A second night spent in the warm comfort of The Silver Bear did wonders for my spirits and my travel weary body. I hadn’t realized just how poorly I’d slept during our overland trek from the coast to Elk Haven. Hopefully I would soon adjust to the wilds and to sleeping under the stars, and I would rest as well as I did in my own bed. Argo and Uriel benefited from the extended stay as well, as both were exhibiting an improved moods on the morning of our departure. Before saddling up and leaving the stable, I took some time to brush Argo’s coat until it glowed a rich warm brown in the lamp light. Uriel made use of the extra time to hunt and he now slept, fat and contented, in his travel basket.

The western road out of Elk Haven lay buried under a fresh blanket of snow thanks to a passing storm in the night. The only defining features that indicated a road existed here was the slight dips in the mantel of snow the indicated ditches off either side of the flat even roadbed and of course the upright marker stones set at regular intervals of one hundred measures. Given the current conditions, I was happy that I took Uriel’s advice to overnight at the inn; I would have plenty enough rough nights of cold and snow ahead of me. I was also glad for my new cold weather gear. Wrapped in my new coat, hat and gloves, the icy wind no longer stole the heat away from my body. I used the leather scraps to windproof the cat dragon’s basket and Uriel now snoozed in his warm wicker cocoon.

As the grayness of pre-dawn gave way to a proper sunrise wagons and carts began venturing onto the snow-covered road. Most were local farmers bringing their smoked meats, cheeses, and other winter wares to market. I did notice one trader’s caravan coming up the road from the direction of Finnrest. Out of concern that I might be noticed and recognized by the caravanners, I pulled the hood of my wool cloak from under my coat and buried my head and face deep in its shadowy folds. To my relief, the troop of traders passed me without giving me a second look.

As midday neared, the cat dragon stirred in his basket. A furry head popped out and the rest of him soon followed. “Hold a moment,” he commanded against my mind. He lifted his nose into the wind and sniffed the cold air. “Yes, I thought I smelled something familiar.”

“We’re in the middle of nowhere,” I grumped. The western road was so isolated now, that even the trade traffic had stopped.

“Every nowhere is, in fact, a somewhere,” he answered in typical dragon fashion. “Just ahead, do you see that great bolder with the spruce tree just beside it?”

“Yes, it’s rather hard to miss.”

“Cheekiness doesn’t become you, Companion,” Uriel scolded lightly. “You’ll find a gap between the spruce and the bolder,” he continued his instruction, “this is the trailhead that will take us to Summer Grove.”

“What an odd name for a place shrouded in cold and snow,” I commented as I urged Argo forward and through the narrow gap between the tree and the monumental stone.
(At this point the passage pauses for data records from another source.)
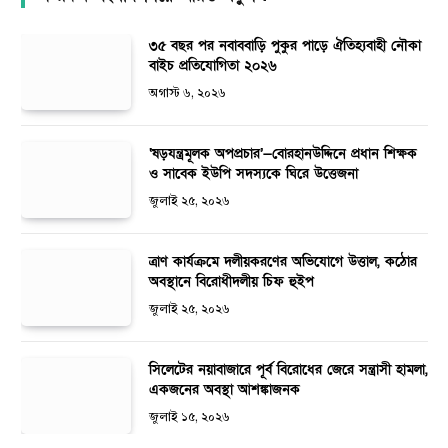
৩৫ বছর পর নবাববাড়ি পুকুর পাড়ে ঐতিহ্যবাহী নৌকা
বাইচ প্রতিযোগিতা ২০২৬
অগাস্ট ৬, ২০২৬
‘ষড়যন্ত্রমূলক অপপ্রচার’—বোরহানউদ্দিনে প্রধান শিক্ষক
ও সাবেক ইউপি সদস্যকে ঘিরে উত্তেজনা
জুলাই ২৫, ২০২৬
ত্রাণ কার্যক্রমে দলীয়করণের অভিযোগে উত্তাল, কঠোর
অবস্থানে বিরোধীদলীয় চিফ হুইপ
জুলাই ২৫, ২০২৬
সিলেটের নয়াবাজারে পূর্ব বিরোধের জেরে সন্ত্রাসী হামলা,
একজনের অবস্থা আশঙ্কাজনক
জুলাই ১৫, ২০২৬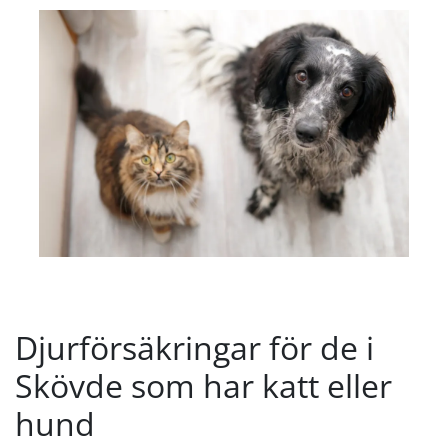
Djurförsäkringar för de i
Skövde som har katt eller
hund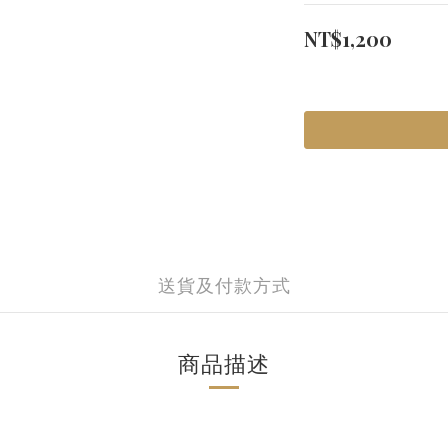
NT$1,200
送貨及付款方式
商品描述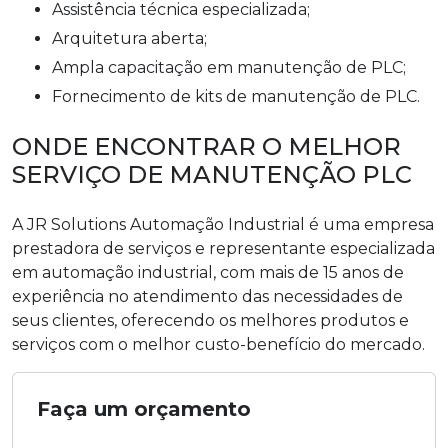
Assistência técnica especializada;
Arquitetura aberta;
Ampla capacitação em manutenção de PLC;
Fornecimento de kits de manutenção de PLC.
ONDE ENCONTRAR O MELHOR
SERVIÇO DE MANUTENÇÃO PLC
A JR Solutions Automação Industrial é uma empresa
prestadora de serviços e representante especializada
em automação industrial, com mais de 15 anos de
experiência no atendimento das necessidades de
seus clientes, oferecendo os melhores produtos e
serviços com o melhor custo-benefício do mercado.
Faça um orçamento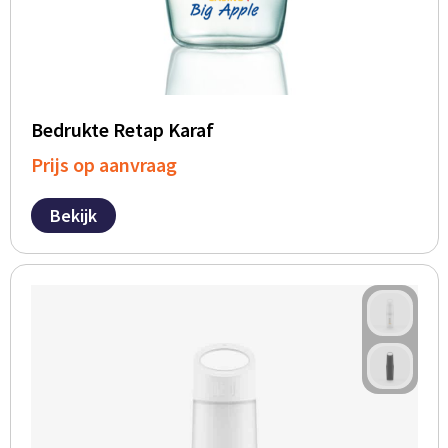
Bedrukte Retap Karaf
Prijs op aanvraag
Bekijk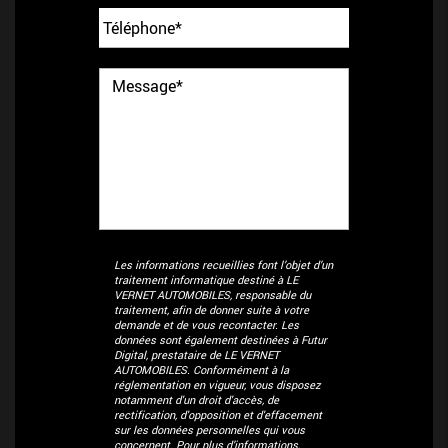
Les informations recueillies font l’objet d’un
traitement informatique destiné à
LE
VERNET AUTOMOBILES
, responsable du
traitement, afin de donner suite à votre
demande et de vous recontacter. Les
données sont également destinées à Futur
Digital, prestataire de LE VERNET
AUTOMOBILES. Conformément à la
réglementation en vigueur, vous disposez
notamment d'un droit d'accès, de
rectification, d'opposition et d'effacement
sur les données personnelles qui vous
concernent. Pour plus d’informations,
The trail, as Uriel described it, was little more than a well worn animal track; barely wide enough for a horse and rider to pass and nigh on impossible to discern under the blanket of fresh snow. It wound its way through the underbrush taking us further and further away from the main western road. When I finally reined Argo to a halt where the track crossed a small stream the eerie forest world around me seemed like an alien land.
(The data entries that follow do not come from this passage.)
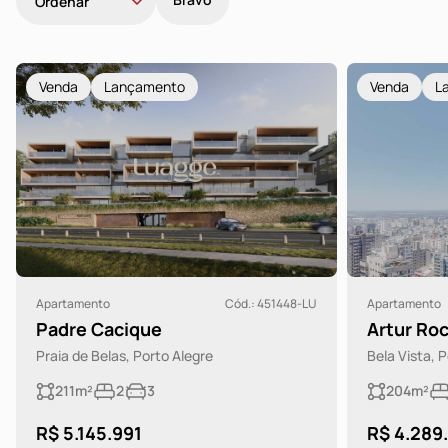
Venda
Lançamento
Venda
L
Apartamento
Cód.: 451448-LU
Apartamento
Padre Cacique
Artur Ro
Praia de Belas, Porto Alegre
Bela Vista, 
211m²
2
3
204m²
R$ 5.145.991
R$ 4.289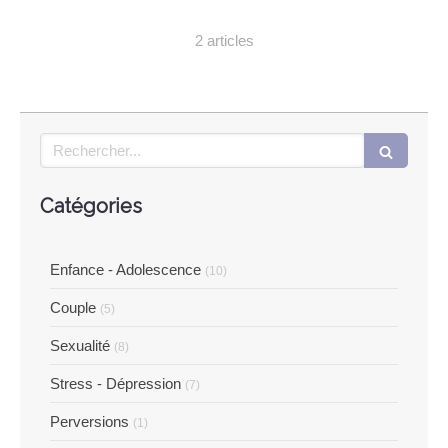
2 articles
Rechercher
Catégories
Enfance - Adolescence
(10)
Couple
(5)
Sexualité
(8)
Stress - Dépression
(7)
Perversions
(1)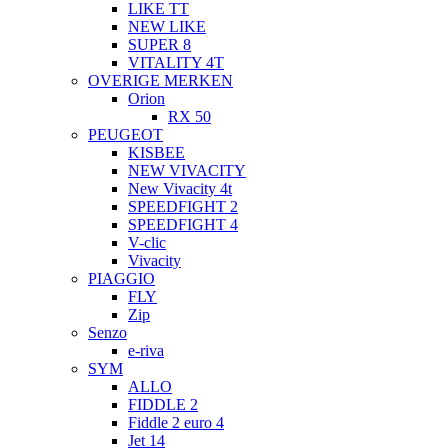
LIKE TT
NEW LIKE
SUPER 8
VITALITY 4T
OVERIGE MERKEN
Orion
RX 50
PEUGEOT
KISBEE
NEW VIVACITY
New Vivacity 4t
SPEEDFIGHT 2
SPEEDFIGHT 4
V-clic
Vivacity
PIAGGIO
FLY
Zip
Senzo
e-riva
SYM
ALLO
FIDDLE 2
Fiddle 2 euro 4
Jet 14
“Are you sure about this Uriel,” I asked as I stood up in the stirrups to get a better view of the snow veiled woodland. “This place makes the hairs on my neck stand on end.”

“I’m quite sure Companion,” he answered from within his snug basket. “Cross the stream and continue to the top of that distant ridge.”
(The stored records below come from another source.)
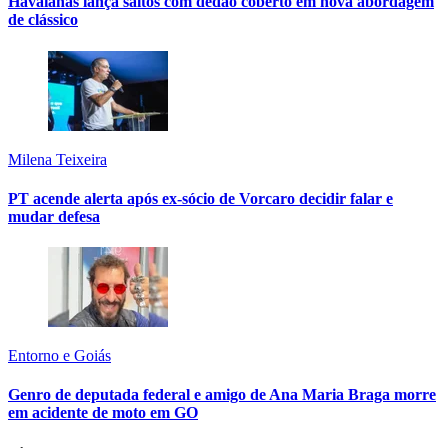
Havaianas lança saltos com dedão coberto em nova abordagem
de clássico
Milena Teixeira
PT acende alerta após ex-sócio de Vorcaro decidir falar e
mudar defesa
Entorno e Goiás
Genro de deputada federal e amigo de Ana Maria Braga morre
em acidente de moto em GO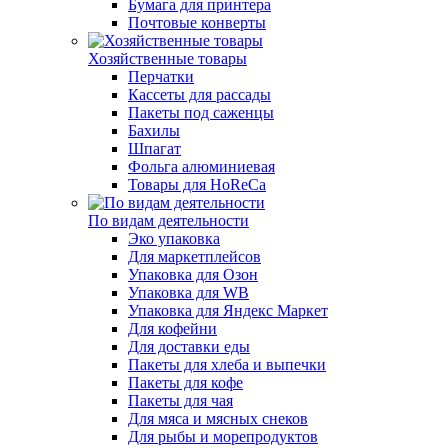
Бумага для принтера
Почтовые конверты
Хозяйственные товары
Перчатки
Кассеты для рассады
Пакеты под саженцы
Бахилы
Шпагат
Фольга алюминиевая
Товары для HoReCa
По видам деятельности
Эко упаковка
Для маркетплейсов
Упаковка для Озон
Упаковка для WB
Упаковка для Яндекс Маркет
Для кофейни
Для доставки еды
Пакеты для хлеба и выпечки
Пакеты для кофе
Пакеты для чая
Для мяса и мясных снеков
Для рыбы и морепродуктов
Through the gaps in the trees, I could just make out the ridge he was referring to. “Going through this underbrush, it’s going to take the rest of the day just to reach the ridge. Is this grove too much further beyond it?”

“That’s hard to say,” he replied, “judging distance from the sky is very different from judging them on the ground.”

“Most encouraging,” I muttered before nudging Argo forward.

The trail never became wider or easier to pass, in fact at times I found myself on foot leading Argo because riding in the thick bramble was impossible. All the while the unnerving sensation of being watched caused me to constantly peer over my shoulder. By twilight however, the top of the distant ridge was ours. Sadly, I didn’t see anything in the vista beyond it that suggested a mysterious hidden grove.

“Did you think it would be easy,” the cat dragon asked as he washed his paw. “This is typically a test you know … a final proving before ascendancy from Journeyman to fully fledged Mage.”

“It’s not the physical nature of the trek that bothers me,” I replied as I unsaddled Argo. “It’s this strange ill ease that I’ve felt all day … I can’t explain it. I’ve hunted the moor around Balthazar’s tower, alone, and never felt like this.”

“The Wind Spires are old and imbued with ancient power.”

“Oh please no,” I begged as I began brushing Argos matted coat, “no spook stories … not here in this wild place. I’ll have a hard enough time sleeping as it is.”

I felt his dragon laughter vibrating against my mind. “Very well, Companion. I do suggest though that you make your fire soon, this is Glacier Bear country after all.”

I finished with Argo and set about gathering wood and building my campfire. Dead wood was in abundant supply and I had a healthy pile of it in no time. For the protection of the forest and to facilitate cooking, I cleared a patch of snow down to natural earth and arranged a ring of cobbles to contain my campfire. With everything ready, I retrieved the flint and steel from my pack.

“Really,” Uriel moaned in my mind, frustration colored his thoughts. “You need practice Companion.”

“But I feel uncomfortable showing off,” I protested. “Even Balthazar doesn’t use magic to light our hearth fire. It just doesn’t feel right.”

“I understand your reluctance,” he soothed, “Humans do not embrace the essence of magic the way Dragons do. But the fact still remains; you need practice to hone your skills.”

With a reluctant sigh, I put away my flint and steel and knelt before the assemblage of wood empty handed. I suppose he had a point.

“Try for more control this time,” Uriel instructed. “After all, you’re trying to ignite a campfire not incinerate The Duke of High Glen’s castle.”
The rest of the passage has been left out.